── DATASET EXTRACT

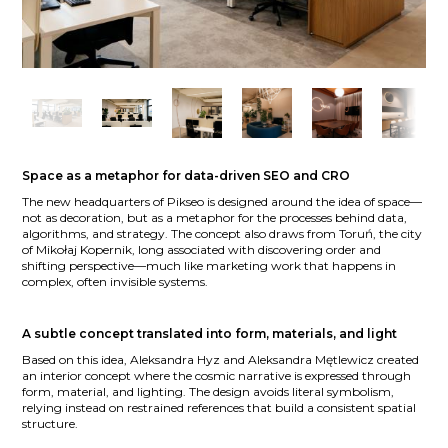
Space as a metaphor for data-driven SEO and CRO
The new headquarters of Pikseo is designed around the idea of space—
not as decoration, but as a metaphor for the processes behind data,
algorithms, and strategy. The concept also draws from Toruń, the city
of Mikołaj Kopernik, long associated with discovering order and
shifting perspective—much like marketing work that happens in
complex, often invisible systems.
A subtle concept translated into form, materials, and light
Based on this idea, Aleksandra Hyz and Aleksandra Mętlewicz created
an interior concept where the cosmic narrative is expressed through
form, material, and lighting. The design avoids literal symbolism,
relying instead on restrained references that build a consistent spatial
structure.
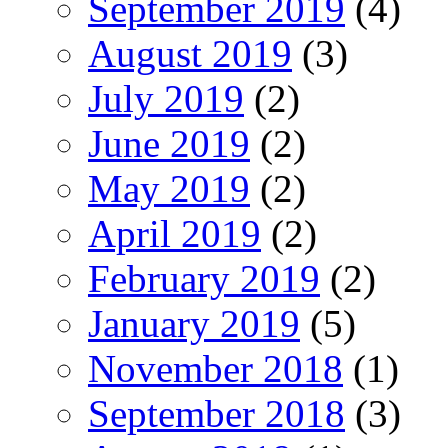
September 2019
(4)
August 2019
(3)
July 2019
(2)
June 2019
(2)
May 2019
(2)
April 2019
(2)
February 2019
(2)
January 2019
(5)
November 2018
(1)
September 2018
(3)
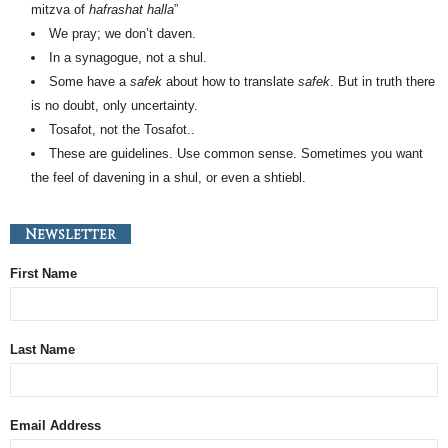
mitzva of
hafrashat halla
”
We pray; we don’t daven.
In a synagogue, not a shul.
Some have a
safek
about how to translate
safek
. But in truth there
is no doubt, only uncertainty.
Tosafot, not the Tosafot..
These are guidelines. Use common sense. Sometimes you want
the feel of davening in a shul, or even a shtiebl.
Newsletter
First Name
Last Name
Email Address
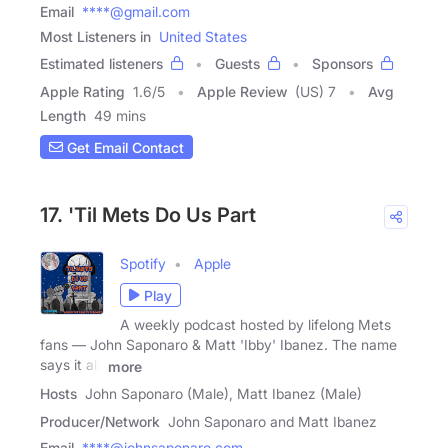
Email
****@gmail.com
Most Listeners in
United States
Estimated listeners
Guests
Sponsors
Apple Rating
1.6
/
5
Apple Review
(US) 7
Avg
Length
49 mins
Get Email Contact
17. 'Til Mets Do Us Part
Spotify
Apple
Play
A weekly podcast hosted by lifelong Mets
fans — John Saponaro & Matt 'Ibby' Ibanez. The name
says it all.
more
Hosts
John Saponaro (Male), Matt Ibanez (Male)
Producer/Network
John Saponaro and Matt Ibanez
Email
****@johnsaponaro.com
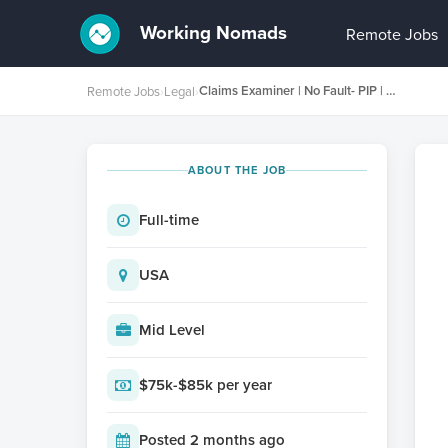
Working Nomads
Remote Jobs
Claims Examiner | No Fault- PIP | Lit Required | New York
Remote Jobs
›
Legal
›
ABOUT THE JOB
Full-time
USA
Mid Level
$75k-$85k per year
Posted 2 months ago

────

**AIM OF THE EXERCISE:**
Each line in the listing above either holds the string "form" or does not; state how many do, giving the number only.

**ANSWER BOX:**
2